Abstract
Background:Post-transplant cyclophosphamide (PTCy) has significantly improved the feasibility of mismatched unrelated donor (MMUD) hematopoietic cell transplant (HCT). The approach has expanded transplant access for patients lacking 8/8 human leukocyte antigen (HLA)-matched donors, particularly those from racially and ethnically diverse backgrounds. ACCESS (NCT04904588) evaluated the safety and efficacy of PTCy [50 mg/kg on days 3 (D3) and 4 (D4)], mycophenolate mofetil (MMF), and tacrolimus as Graft-versus-Host Disease (GvHD) prophylaxis in adult patients with hematologic malignancies receiving myeloablative (MAC) or reduced intensity conditioning (RIC) followed by peripheral blood stem cells (PBSC) MMUD HCT (4-7/8 HLA match, considering HLA-A, -B, -C and -DRB1). One-year overall survival (OS) was 78.6% (RIC) and 83% (MAC), respectively. Over 50% of enrolled patients were ethnic minorities, allowing nearly all eligible patients to identify suitable unrelated donors (Al Malki et al. JCO 2025).
Despite controlling acute and chronic GvHD, PTCy carries risks of serious acute- and long-term toxicities. Preliminary studies suggest that the PTCy dose can be reduced by 20-50% without compromising efficacy. However, larger multicenter studies are needed, particularly in MMUD HCT. OPTIMIZE (NCT06001385) is investigating reduced-dose PTCy (25 mg/kg on D3 and D4) in combination with MMF and tacrolimus following 4-7/8 MMUD HCT in adults with hematologic malignancies. The primary endpoint is D100 infection-free survival (IFS), defined as survival without grades 2-3 infections or subsequent transplant.
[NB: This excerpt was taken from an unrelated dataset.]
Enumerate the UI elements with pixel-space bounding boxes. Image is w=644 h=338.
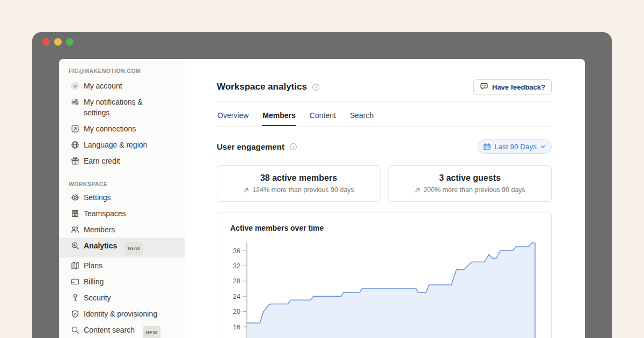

To improve outcomes after MMUD HCT, we designed ACCELERATE (NCT06859424) – a master platform protocol that will simultaneously evaluate multiple interventions of PTCy-based GvHD prophylaxis in MMUD HCT. Each comparator regimen will be separately described and approved as an intervention-specific appendix (ISA) or sub-study to the ACCELERATE platform protocol. Sub-studies will be designated by numerical order, such as ACCEL-001, ACCEL-002, etc. Outcomes for ISA treatment interventions will be compared to a control arm using standard-dose PTCy (50 mg/kg on D3 and D4) combined with MMF and tacrolimus as GvHD prophylaxis.
Study Design and Methods:The NMDP-sponsored, CIBMTR-led ACCELERATE is a prospective, multi-center, randomized platform protocol conducted across up to 60 U.S. centers. Adults with hematological malignancies receive MMUD PBSC HCT using MAC or RIC. MAC recipients must have an HCT-CI <5. Key exclusion criteria include the availability of a suitable HLA-matched related or 8/8 MUD and the presence of donor-specific HLA antibodies to any mismatched allele/antigen with a mean fluorescence intensity >3000. Donors must be 18-40 years old and matched at 4-7/8 alleles.
Two investigational ISAs will launch at study initiation, ACCEL-001 and ACCEL-002. ACCEL-001 evaluates the safety and efficacy of 25 mg/kg PTCy, tacrolimus, and abatacept (D5, 14, 28, 56), and ACCEL-002 evaluates outcomes using 25 mg/kg PTCy, tacrolimus, MMF, and ruxolitinib (5 mg twice daily starting D30 and initiating taper at D180 if no GVHD, then discontinue by D270) as GvHD prophylaxis following MMUD PBSC HCT using MAC or RIC conditioning.
A non-randomized safety lead-in phase will precede randomization. Participants in the randomized phase will be assigned 1:1 to intervention or control, stratified by conditioning regimen and HLA mismatch degree (<7/8 vs 7/8). If two ISAs are open at a site, 1:1:1 randomization will be applied.
The primary efficacy endpoint is GvHD-free, relapse-free survival (GRFS) at 1-year post-HCT. Lead-in and randomized phases will be analyzed separately. Continuous safety monitoring will be conducted and includes primary graft failure (PGF), grades 3-4 acute GvHD, and non-relapse mortality by Day 100. Quality of Life will be assessed through patient-reported outcomes surveys. An independent Data Safety Monitoring Board (DSMB) will advise on continuation, modification, or termination.
Study Accrual and Future Directions:As of July 2025, two sites have opened for enrollment, and the first participant has been successfully enrolled. The study will enroll 20 patients in each safety lead-in and 106 patients in each arm of the randomized study, for 358 participants. The safety lead-ins are anticipated to complete enrollment by early 2026, while the randomized study is scheduled to begin in Spring 2026.